Cache Friendliness is Practical
Even though Quicksort isn't the cache-optimal sorting algorithm, it runs efficiently on realistic caches. Simple algorithms with temporal locality often win in practice.
Measurement Beats Intuition
Without simulation, predicting speedup from frequency scaling or memory bandwidth intuitively is error-prone. Precise measurement reveals ground truth.

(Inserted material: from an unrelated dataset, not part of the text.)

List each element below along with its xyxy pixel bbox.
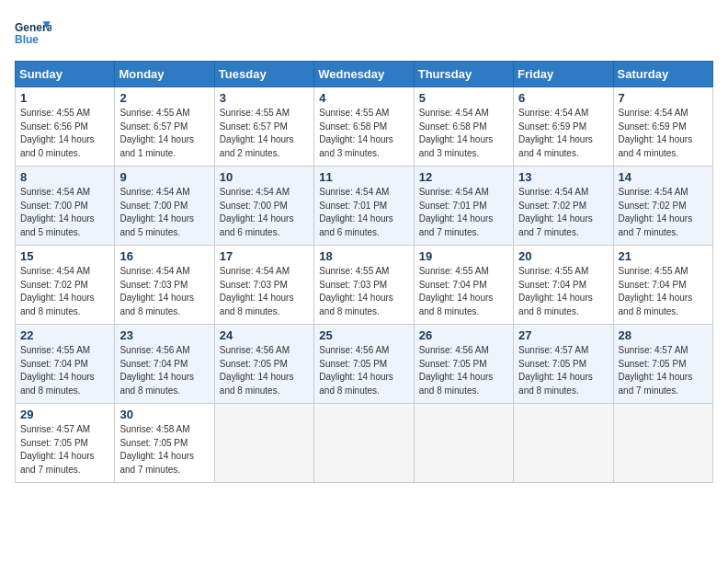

Reproducibility & Extensibility
How to Reproduce
Prerequisites
- gem5 (version ~May 2024 snapshot)
- GCC or Clang (for compilation)
- Python (for data analysis scripts)
- Matplotlib (for visualization)
Build & Run Example
# Step 1: Navigate to a simulation directory
cd quicksort/X86MinorCPU/DDR3_1600_8x8/1.2GHz
# Step 2: Compile quicksort with gem5 m5ops
make all
# Step 3: Run gem5 simulation
/path/to/gem5/build/X86/gem5.opt \
/path/to/gem5/configs/example/se.py \
--cmd=./a.out --options="100 100" \
--cpu-type=X86MinorCPU \
--caches --l2cache \
--l1d_size=32768 --l1i_size=32768 \
--l2_size=262144 \
--cpu-clock="1.2GHz" \
--mem-type=DDR3_1600_8x8
# Step 4: Extract results
grep "^simSeconds" m5out/stats.txt
grep "^system.cpu.numCycles" m5out/stats.txt
How to Extend
The experiment framework is easily extensible:
Add a New CPU Model
Test superscalar or out-of-order CPUs (e.g., X86O3CPU) to see if pipeline complexity matters for more complex workloads.
Add a New Memory Type
Test newer memory technologies (e.g., GDDR6, HBM) or configure custom memory parameters in gem5.
Change the Workload
Replace Quicksort with other algorithms (heapsort, matrix multiply) to observe different memory access patterns.
Conclusion
This project demonstrates a principled approach to computer architecture evaluation using simulation. By carefully designing an experiment, implementing a representative workload, and interpreting results through the lens of architectural understanding, we gained actionable insights:
- Clock frequency remains a powerful performance lever for well-designed systems
- Memory bandwidth matters less than cache design for workloads with good locality
- CPU pipeline complexity isn't always necessary—simpler designs suffice when memory isn't the bottleneck
These findings, while demonstrated on Quicksort in gem5, transfer to broader systems and inform real architectural decisions made by researchers and industry practitioners every day.